Segment Open
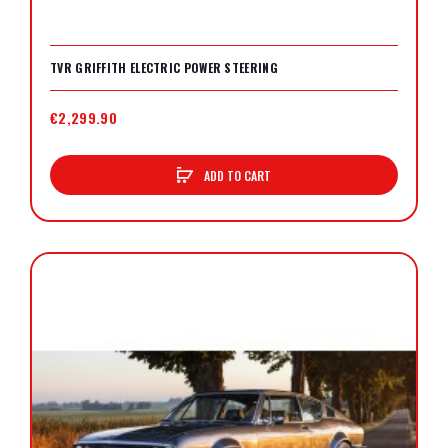
TVR GRIFFITH ELECTRIC POWER STEERING
€2,299.90
ADD TO CART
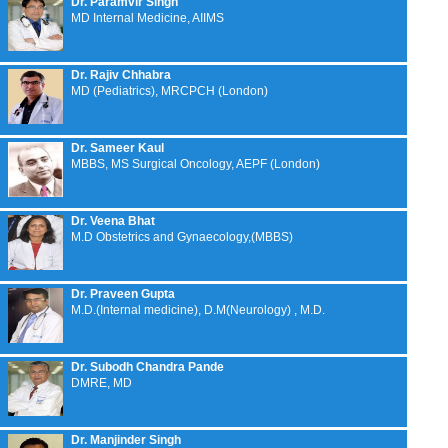
Dr. Paramvir Singh
MD Internal Medicine, AIIMS
Dr. Rajiv Chhabra
MD (Pediatrics), MRCPCH (London)
Dr. Sameer Kaul
MBBS, MS Surgical Oncology, AEPF (London)
Dr. Veena Bhat
M.D Obstetrics and Gynaecology,(MBBS)
Dr. Praveen Gupta
M.D.(Internal medicine), D.M(Neurology) , M.D.
Dr. Subodh Chandra Pande
DMRE, MD
Dr. Manjinder Singh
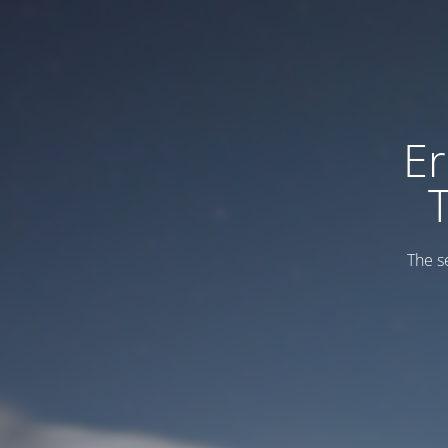
Er
The s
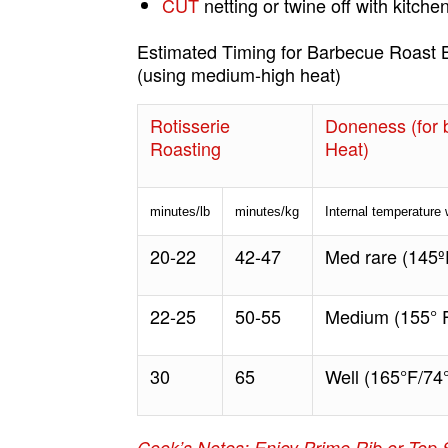
CUT
netting or twine off with kitchen
Estimated Timing for Barbecue Roast 
(using medium-high heat)
Rotisserie
Doneness (for b
Roasting
Heat)
minutes/lb
minutes/kg
Internal temperature
20-22
42-47
Med rare (145º
22-25
50-55
Medium (155
°
F
30
65
Well (165°F/74
Cook’s Notes: Enjoy Prime Rib or Top 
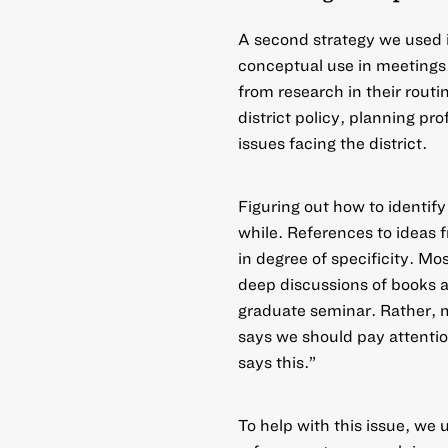
A second strategy we used 
conceptual use in meetings
from research in their routi
district policy, planning pr
issues facing the district.
Figuring out how to identify
while. References to ideas 
in degree of specificity. M
deep discussions of books a
graduate seminar. Rather, m
says
we should pay attentio
says this.”
To help with this issue, we 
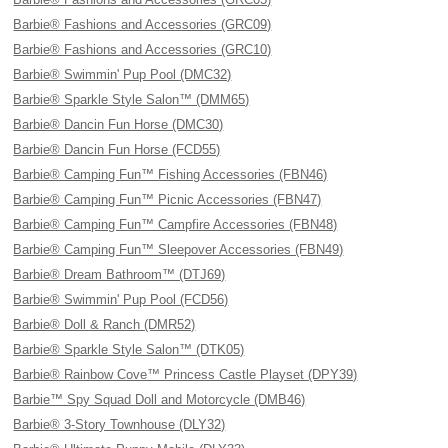
Barbie® Fashions and Accessories (GRC09)
Barbie® Fashions and Accessories (GRC10)
Barbie® Swimmin' Pup Pool (DMC32)
Barbie® Sparkle Style Salon™ (DMM65)
Barbie® Dancin Fun Horse (DMC30)
Barbie® Dancin Fun Horse (FCD55)
Barbie® Camping Fun™ Fishing Accessories (FBN46)
Barbie® Camping Fun™ Picnic Accessories (FBN47)
Barbie® Camping Fun™ Campfire Accessories (FBN48)
Barbie® Camping Fun™ Sleepover Accessories (FBN49)
Barbie® Dream Bathroom™ (DTJ69)
Barbie® Swimmin' Pup Pool (FCD56)
Barbie® Doll & Ranch (DMR52)
Barbie® Sparkle Style Salon™ (DTK05)
Barbie® Rainbow Cove™ Princess Castle Playset (DPY39)
Barbie™ Spy Squad Doll and Motorcycle (DMB46)
Barbie® 3-Story Townhouse (DLY32)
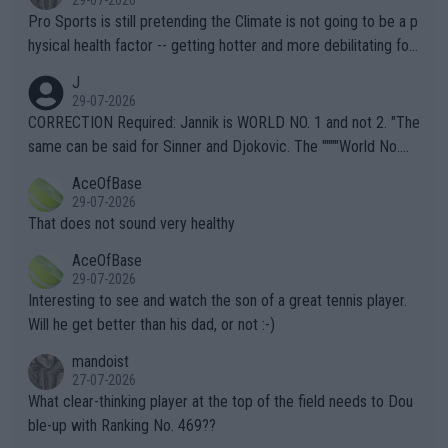
Pro Sports is still pretending the Climate is not going to be a p
hysical health factor -- getting hotter and more debilitating for
animals and Humans. Well, it's not whether the climate is "goin
J
g to" get hotter... IT IS ALREADY HERE!! Sport governing bodi
29-07-2026
es and venues are -- and have been -- disregarding the warning
CORRECTION Required: Jannik is WORLD NO. 1 and not 2. "The
s regarding the Future temperatures when it comes to outdoo
same can be said for Sinner and Djokovic. The """"World No.
r events and potential injury (or even death) of fans & athletes
2""""" cited health reasons for not going, preserving his body fo
AceOfBase
alike. Are these financially greedy entities intentionally pretendi
r the Cincinnati Open ahead of the important US Open. If he wa
29-07-2026
ng Climate Change is not happening? Or merely gambling with t
s set to participate in both, it would be a lot of tennis with him
That does not sound very healthy
heir own futures, as well as the athletes' health and futures as
likely to win both tournaments ahead of the trip to Flushing Me
AceOfBase
well? It is time to pay attention to the warming trend and be e
adows."
29-07-2026
mpathetic toward their money-makers (athletes) -- not PATHE
Interesting to see and watch the son of a great tennis player.
TIC.
Will he get better than his dad, or not :-)
mandoist
27-07-2026
What clear-thinking player at the top of the field needs to Dou
ble-up with Ranking No. 469??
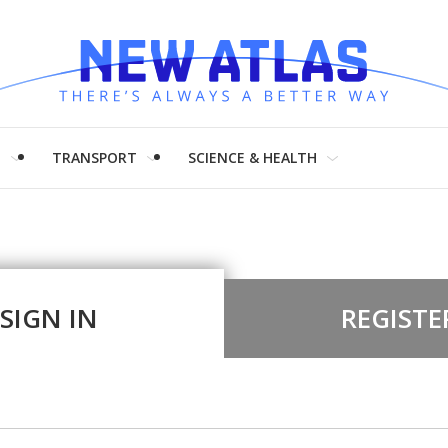
H
TRANSPORT
SCIENCE & HEALTH
SIGN IN
REGISTE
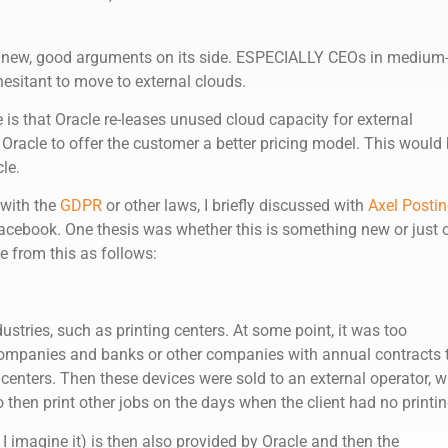
w new, good arguments on its side. ESPECIALLY CEOs in medium
hesitant to move to external clouds.
is that Oracle re-leases unused cloud capacity for external
Oracle to offer the customer a better pricing model. This would
le.
 with the
GDPR
or other laws, I briefly discussed with
Axel Postin
acebook. One thesis was whether this is something new or just 
te from this as follows:
ustries, such as printing centers. At some point, it was too
companies and banks or other companies with annual contracts 
 centers. Then these devices were sold to an external operator, 
o then print other jobs on the days when the client had no printin
 I imagine it) is then also provided by Oracle and then the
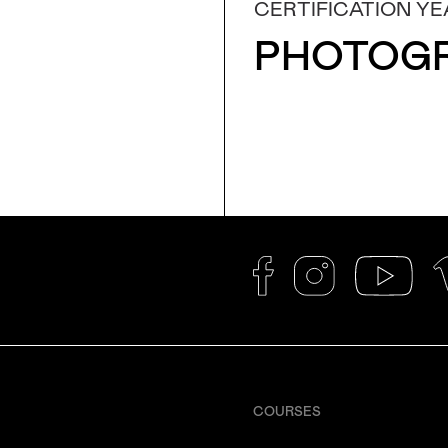
CERTIFICATION YE
PHOTOG
COURSES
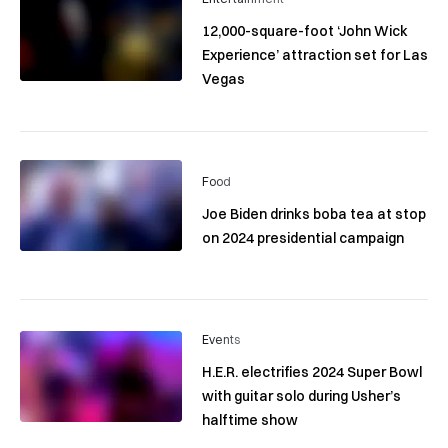
12,000-square-foot ‘John Wick
Experience’ attraction set for Las
Vegas
Food
Joe Biden drinks boba tea at stop
on 2024 presidential campaign
Events
H.E.R. electrifies 2024 Super Bowl
with guitar solo during Usher’s
halftime show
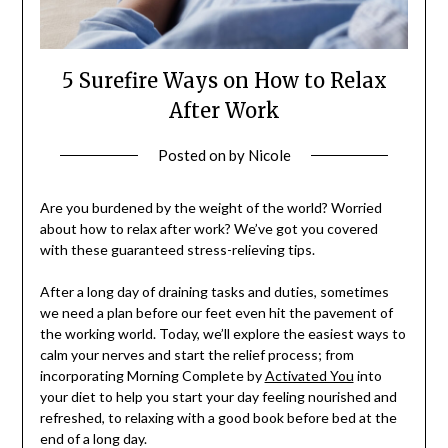
5 Surefire Ways on How to Relax
After Work
Posted on
by
Nicole
Are you burdened by the weight of the world? Worried
about how to relax after work? We’ve got you covered
with these guaranteed stress-relieving tips.
After a long day of draining tasks and duties, sometimes
we need a plan before our feet even hit the pavement of
the working world. Today, we’ll explore the easiest ways to
calm your nerves and start the relief process; from
incorporating Morning Complete by
Activated You
into
your diet to help you start your day feeling nourished and
refreshed, to relaxing with a good book before bed at the
end of a long day.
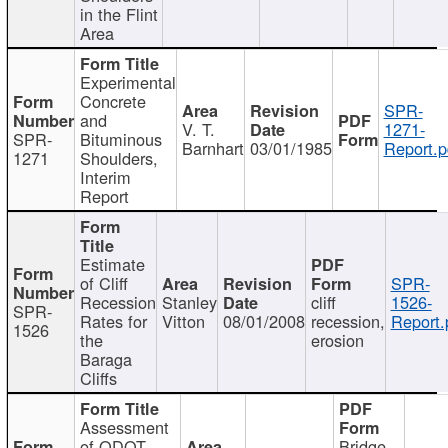
in the Flint
Area
Experimental
Concrete
SPR-
and
V. T.
1271-
SPR-
Bituminous
Barnhart
03/01/1985
Report.p
1271
Shoulders,
Interim
Report
Estimate
of Cliff
SPR-
Recession
Stanley
cliff
1526-
SPR-
Rates for
Vitton
08/01/2008
recession,
Report.
1526
the
erosion
Baraga
Cliffs
Assessment
of ODOT
Bridge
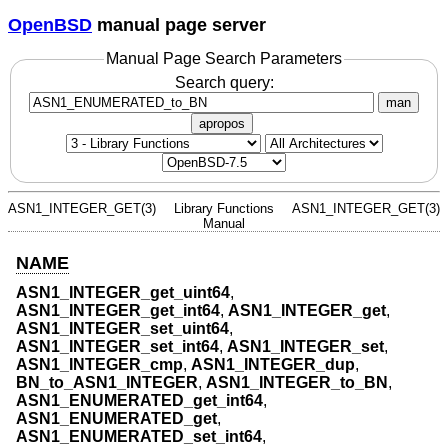
OpenBSD
manual page server
Manual Page Search Parameters
Search query:
man
apropos
ASN1_INTEGER_GET(3)
Library Functions
ASN1_INTEGER_GET(3)
Manual
NAME
ASN1_INTEGER_get_uint64
,
ASN1_INTEGER_get_int64
,
ASN1_INTEGER_get
,
ASN1_INTEGER_set_uint64
,
ASN1_INTEGER_set_int64
,
ASN1_INTEGER_set
,
ASN1_INTEGER_cmp
,
ASN1_INTEGER_dup
,
BN_to_ASN1_INTEGER
,
ASN1_INTEGER_to_BN
,
ASN1_ENUMERATED_get_int64
,
ASN1_ENUMERATED_get
,
ASN1_ENUMERATED_set_int64
,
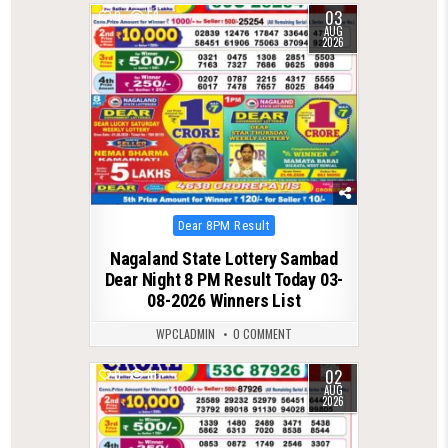
03
0
58
AUG
2026
Posted
Dear 8PM Result
in
Nagaland State Lottery Sambad
Dear Night 8 PM Result Today 03-
08-2026 Winners List
WPCLADMIN
0 COMMENT
02
0
61
AUG
2026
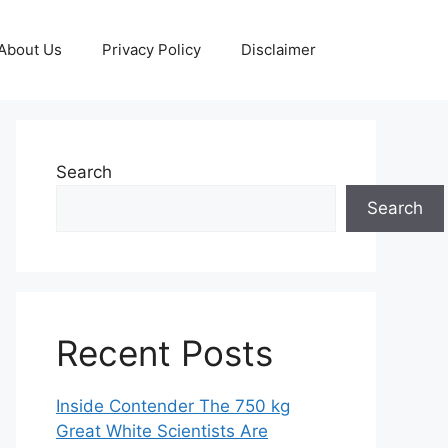
About Us
Privacy Policy
Disclaimer
Search
Search
Recent Posts
Inside Contender The 750 kg
Great White Scientists Are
Segment Closed
* WORK REQUEST
Retype the records above word for word, from their first line through the line containing "Barbie® Sparkle Style Salon™ (DTK05)", and leave out every picture.

* SOLUTION TO THIS TASK
TVR GRIFFITH ELECTRIC POWER STEERING
€2,299.90
ADD TO CART
Dr. Paramvir Singh
MD Internal Medicine, AIIMS
Dr. Rajiv Chhabra
MD (Pediatrics), MRCPCH (London)
Dr. Sameer Kaul
MBBS, MS Surgical Oncology, AEPF (London)
Dr. Veena Bhat
M.D Obstetrics and Gynaecology,(MBBS)
Dr. Praveen Gupta
M.D.(Internal medicine), D.M(Neurology) , M.D.
Dr. Subodh Chandra Pande
DMRE, MD
Dr. Manjinder Singh
Er
The s
CUT
netting or twine off with kitchen
Estimated Timing for Barbecue Roast 
(using medium-high heat)
Rotisserie
Doneness (for b
Roasting
Heat)
minutes/lb
minutes/kg
Internal temperature
20-22
42-47
Med rare (145º
22-25
50-55
Medium (155
°
F
30
65
Well (165°F/74
Cook’s Notes: Enjoy Prime Rib or Top 
A second strategy we used 
conceptual use in meetings
from research in their routi
district policy, planning pr
issues facing the district.
Figuring out how to identify
while. References to ideas 
in degree of specificity. M
deep discussions of books a
graduate seminar. Rather, m
says
we should pay attentio
says this.”
To help with this issue, we 
Barbie® Fashions and Accessories (GRC09)
Barbie® Fashions and Accessories (GRC10)
Barbie® Swimmin' Pup Pool (DMC32)
Barbie® Sparkle Style Salon™ (DMM65)
Barbie® Dancin Fun Horse (DMC30)
Barbie® Dancin Fun Horse (FCD55)
Barbie® Camping Fun™ Fishing Accessories (FBN46)
Barbie® Camping Fun™ Picnic Accessories (FBN47)
Barbie® Camping Fun™ Campfire Accessories (FBN48)
Barbie® Camping Fun™ Sleepover Accessories (FBN49)
Barbie® Dream Bathroom™ (DTJ69)
Barbie® Swimmin' Pup Pool (FCD56)
Barbie® Doll & Ranch (DMR52)
Barbie® Sparkle Style Salon™ (DTK05)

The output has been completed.